Solving the case of microRNA-deficient stem cells

Written by Kanaga Arul Nambi Rajan

MicroRNA-deficient stem cells cannot differentiate and scientists never knew why. Now a new study provides the first clues.

Understanding the underlying mechanisms of stem cell differentiation will ultimately lead to more effective uses of stem cells in biomedical research and a greater ability to develop therapeutic uses. MicroRNAs play a key role in differentiation; in fact, stem cells that cannot produce them cannot differentiate. But until now, stem cell biologists have been scratching their heads about exactly why they are required.
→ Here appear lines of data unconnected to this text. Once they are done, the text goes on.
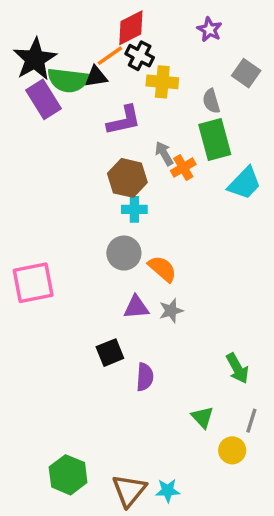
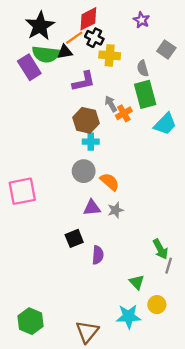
black star: (35, 59) -> (40, 26), moved
gray line: (251, 421) -> (169, 266), moved
green hexagon: (68, 475) -> (31, 321), moved
cyan star: (168, 491) -> (129, 316), moved, size x1.5

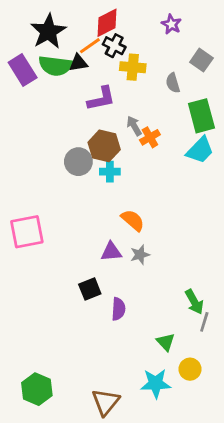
purple rectangle: (29, 67) -> (23, 70), moved
green rectangle: (145, 94) -> (201, 116), moved
gray circle: (84, 171) -> (78, 162), moved

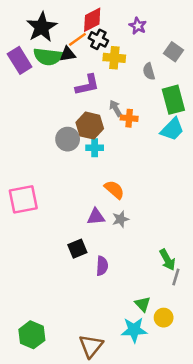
purple star: (171, 24) -> (138, 26), moved
orange cross: (150, 137) -> (129, 118), turned 35
green triangle: (166, 342) -> (143, 304), moved

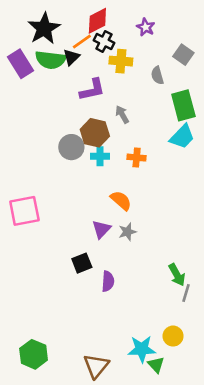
black triangle: (68, 54) -> (71, 57), turned -35
orange cross: (129, 118) -> (137, 158), moved
purple triangle: (96, 217) -> (101, 229), turned -42
green triangle: (143, 304) -> (156, 365), moved

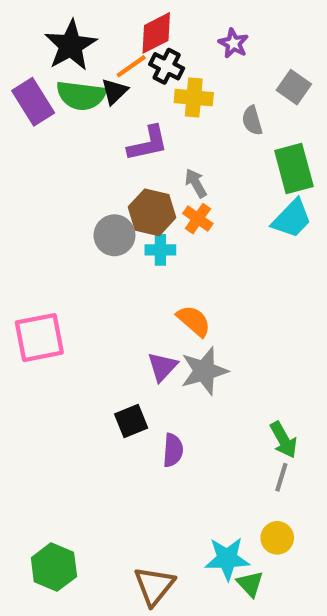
orange cross: (137, 158) -> (198, 219), moved, turned 30
gray star: (127, 232) -> (204, 371), size x1.6
gray line: (186, 293) -> (281, 477), moved

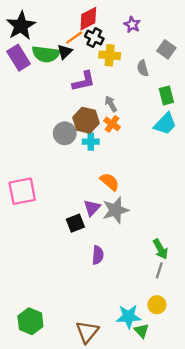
black star: (71, 45) -> (21, 26), moved
green rectangle: (294, 169) -> (166, 95), size x0.7
black square: (131, 421) -> (75, 223), moved

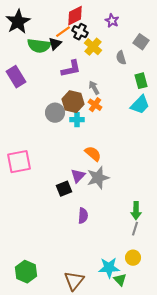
yellow cross: (110, 55) -> (93, 47), turned 36
purple rectangle: (19, 58) -> (16, 77), moved
green arrow: (160, 249) -> (136, 211), turned 30

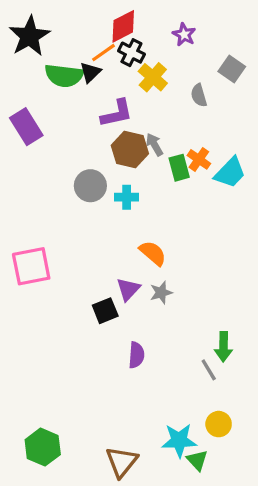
green rectangle: (141, 81) -> (179, 168), moved
brown hexagon: (73, 102) -> (130, 150), moved
orange cross: (95, 105) -> (199, 159), moved
gray star: (98, 178) -> (161, 293), size x0.6
gray line: (135, 229) -> (209, 370), moved, turned -48

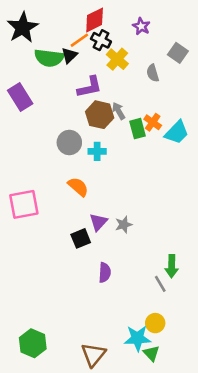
orange semicircle: (153, 253) -> (78, 187), moved
yellow circle: (219, 424) -> (155, 323), moved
A recent Stem Cell Reports article now reveals that microRNA-deficient mouse ESCs fail to differentiate, partially due to a lack of a certain miRNA and its influence on p53.

“Our goal is to identify miRNA regulated pathways [that drive differentiation] and maybe one day we can use these pathways to drive differentiation to generate better cell lineages,” said senior study co-author, Rui Zhao from the University of Alabama at Birmingham.
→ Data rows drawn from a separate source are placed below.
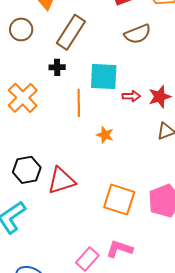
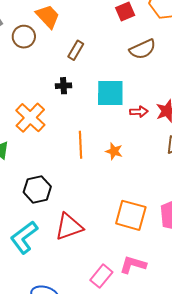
brown circle: (21, 29) -> (24, 37), moved
brown rectangle: (71, 32) -> (76, 50), size x0.6
orange line: (79, 103) -> (80, 145), moved
red triangle: (61, 181) -> (69, 227), moved

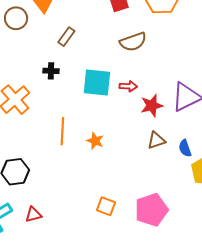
red arrow: (139, 112) -> (128, 86), moved
orange square: (131, 215) -> (106, 206), size x0.6
red triangle: (69, 227) -> (33, 215), moved, size x0.6

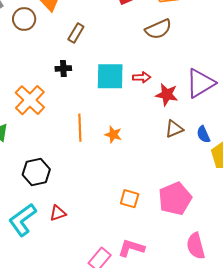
brown semicircle: (133, 42) -> (158, 29), moved
red star: (152, 106) -> (167, 95), turned 30

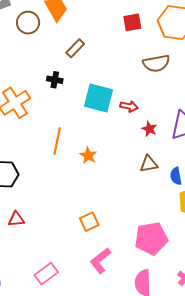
red star: (167, 95) -> (149, 129), size x0.7
orange square: (130, 199) -> (89, 222), turned 36
pink pentagon: (175, 199) -> (151, 238), moved
pink L-shape: (131, 248) -> (100, 261), moved, turned -68

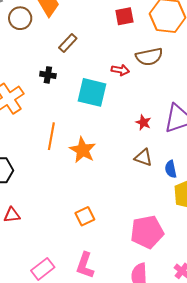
red arrow: (129, 106) -> (120, 70), moved
orange star: (88, 155) -> (83, 150), size x1.5
brown triangle: (149, 164) -> (143, 158), turned 30
pink L-shape: (100, 261) -> (85, 265), moved, turned -32

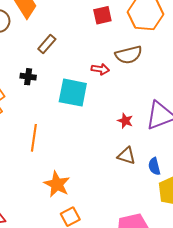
orange star: (83, 150) -> (57, 184), moved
One of many projects conducted by Zhao and his long-time collaborator and colleague, Kitai Kim at Memorial Sloan Kettering Cancer Center, this most recent endeavor focused on stem cells lacking Dgcr8, a key protein in microRNA biogenesis, because stem cells lacking Dgcr8 fail to differentiate.
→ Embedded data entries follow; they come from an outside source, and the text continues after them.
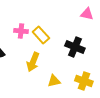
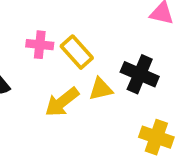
yellow arrow: (33, 62) -> (62, 102), turned 30
yellow triangle: (54, 81) -> (101, 89), moved

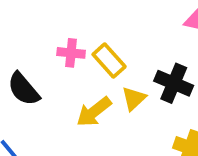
yellow triangle: (101, 89) -> (134, 99), turned -30

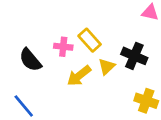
pink cross: (71, 53) -> (63, 47), moved

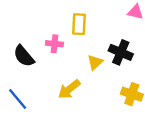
yellow rectangle: (90, 40) -> (79, 24), moved, turned 45
yellow arrow: (79, 76) -> (69, 89), moved

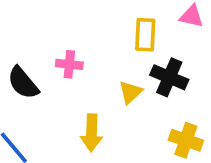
yellow rectangle: (79, 24) -> (145, 35), moved
yellow arrow: (69, 89) -> (92, 133), turned -50

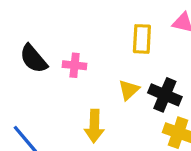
black cross: (169, 77) -> (165, 95), moved
black semicircle: (23, 83) -> (34, 59), moved

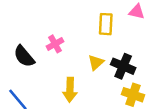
black semicircle: (34, 59) -> (24, 56), moved
pink cross: (75, 65) -> (55, 44), turned -35

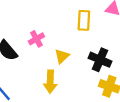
yellow triangle: (96, 62) -> (62, 56), moved

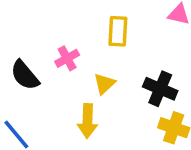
yellow rectangle: (84, 20) -> (118, 31), moved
In wild-type cells, Dgcr8 processes miRNAs and prepares them for cleavage by another protein, DICER, to make mature miRNAs. Since Dgcr8-null cells cannot correctly handle miRNAs, Zhao and Kim designed several mimic miRNAs that bypass Dgcr8, but can still be processed downstream by DICER. Using lentivirus to introduce the mimic miRNAs into the ESCs lacking Dgcr8 guaranteed stable expression, which the researchers needed since stem cell differentiation can take days or even weeks.

Of the candidate mimic miRNAs tested, Zhao and Kim focused on miR-302. It improved ESC differentiation into neuronal cell lineages but did not restore the potential for differentiation to endoderm or mesodermal lineages, which indicated that other lineages may need other miRNAs.

Zhao was not surprised by this result. “In mice, there are more than one thousand mature miRNAs,” he explained. “The rest of the miRNAs must do something during differentiation.”

To find out how miR-302 facilitates neuronal differentiation, the researchers looked at global gene expression patterns in cells lacking Dgcr8 using microarray technology. They saw that reintroducing miR-302 into these cells suppressed genes regulated by p53-dependent pathways such as apoptosis. Inactivating p53 in the Dgcr8 mutant stem cells and isolating induced pluripotent stem cells (iPSCs) lacking both Dgcr8 and p53 improved neuronal differentiation, with effects similar to what the researchers saw when they reintroduced miR-302 alone. These experiments suggested that miR-302 normally blocks p53 during neuronal differentiation. Further experiments confirmed a direct interaction between miR-302 and p53 gene expression.

“p53 is best known for its function as a tumor suppressor, but in this case, it actually serves as a differentiation barrier,” said Zhao. “It could serve as probably some kind of surveillance mechanism to detect genetic mutations early in embryo development.”

Discovering a role for one specific miRNA, in this case miR-302, in ESC differentiation and the cellular mechanism it regulates opens a world of research opportunities for future studies. Moving forward, Zhao and Kim plan to use their mimic-miRNA method to evaluate other miRNAs.